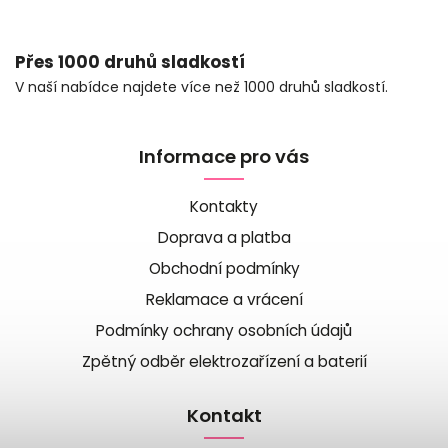
Přes 1000 druhů sladkostí
V naší nabídce najdete více než 1000 druhů sladkostí.
Informace pro vás
Kontakty
Doprava a platba
Obchodní podmínky
Reklamace a vrácení
Podmínky ochrany osobních údajů
Zpětný odběr elektrozařízení a baterií
Kontakt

○ ○ ○ ○

■ **What to do**:
Find and show each line of the listing with the word "druhů".

■ **Written solution**:
Přes 1000 druhů sladkostí
V naší nabídce najdete více než 1000 druhů sladkostí.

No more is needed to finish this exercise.